Protecting bench machines from infected customer HDD's?

[bytebuster]

I was at Frys today buying parts for what will be my bench machine, and I noted that Frys doesn't sell Linux. This machine was a secondhand stock customer PC that a customer had traded in to a local independent shop for credit towards a new box. The shop sold me a beefier PSU but left the hard drive as is, wiped and a fresh copy of XP installed. Since Getdataback only runs on Windows, I'd like to keep the stock OS instead of installing Linux. Is there any way to make sure that any infection on a customer's HDD doesn't copy itself onto the machine's HDD? I will have this machine disconnected from the internet, and I already know to watch for strange pop up boxes and such, but I'm worried about drive by transfers and such. What do you guys use?

 

[vdub12]

Image the drive on the bench machine.

If it gets infected you can easily image it back. I personally use DriveImageXML to do this.

 

[Crgky127]

I've never heard of drive by transfers, unless you mean autoplay (which you should have turned off). AFAIK an infection on a slaved drive can't hurt you unless you actually run the executable. You can even copy a malicious executable to your machine, and as long as you don't double click it or have the same registry entries as the infected machine to run it on boot, it can't hurt you. Now if a customers machine is booted on the same network as your benchmachine at the same time then you need VLANs or firewall/HIPS or linux to stop worms (which don't seem to be as common nowadays).

 

[iisjman07]

You could always run something like Returnil Virtual System or Deep Freeze, so that everything is restored upon reboot

 

[Ccomp5950]

It's exactly as Crgky127 explained it.

Your shop network should already be split. You can use VLAN's to do this with a decent router (DD-WRT or a decent SOHO) or if you absolutely must you can double NAT by putting a second home router on you network that is connected to the Customer Network (not recommended but it would do the job as well)

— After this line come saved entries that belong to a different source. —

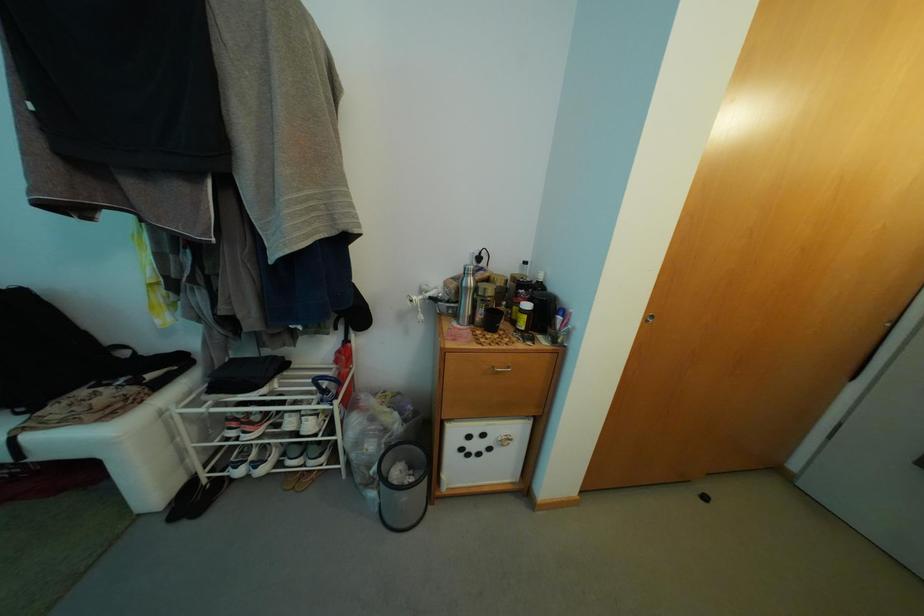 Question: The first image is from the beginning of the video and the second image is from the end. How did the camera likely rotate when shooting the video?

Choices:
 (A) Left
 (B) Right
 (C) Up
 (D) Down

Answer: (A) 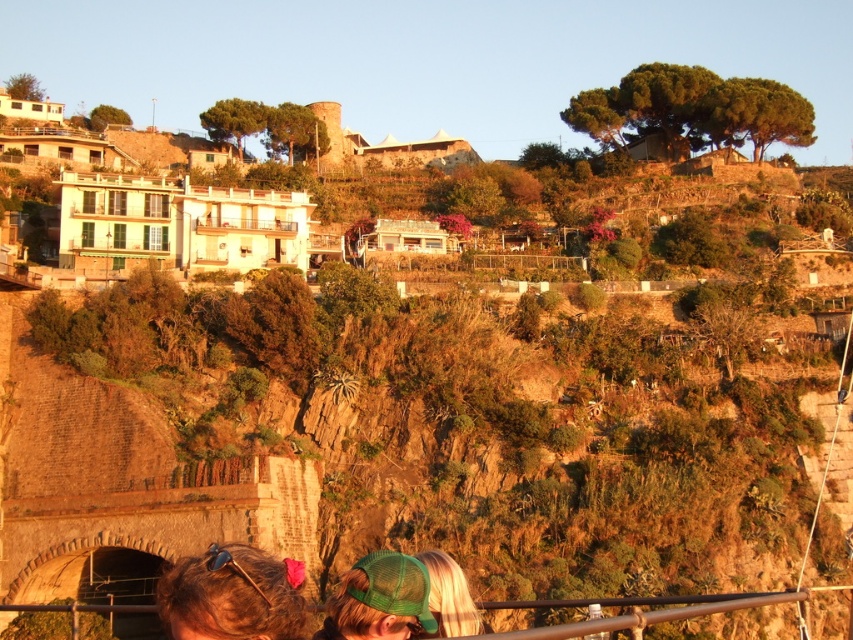 You are standing on a viewing platform and want to take a photo of the hillside scene. There are two people in the foreground near the railing. One has a green mesh cap at lower center and the other has brown hair at lower left. If you want to ensure both are in the frame, how far apart are they from each other?

The green mesh cap at lower center and brown hair at lower left are 32.32 inches apart. To capture both in the frame, ensure your camera has a wide enough angle to include this distance.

Business Machine Network (Front Desk, etc.)

Customer Network (Your Bench System and everything else)

 

[JosephLeo]

Maybe you can run the entire PC in a "sandbox" type of operation if you're worried about cross-contamination.

 

[shamrin]

I've never heard of drive by transfers, unless you mean autoplay (which you should have turned off). AFAIK an infection on a slaved drive can't hurt you unless you actually run the executable.

I think that the TDSS MBR virus can jump from drive to drive if you mount an infected one. I haven't taken the time to fully test this, but I have been noticing that TDSSKiller is seeing an MBR virus on my Drive 0 shortly after clearing infections in a "guest" drive. There might be other reasons for this behaviour but this so far is my interpretation.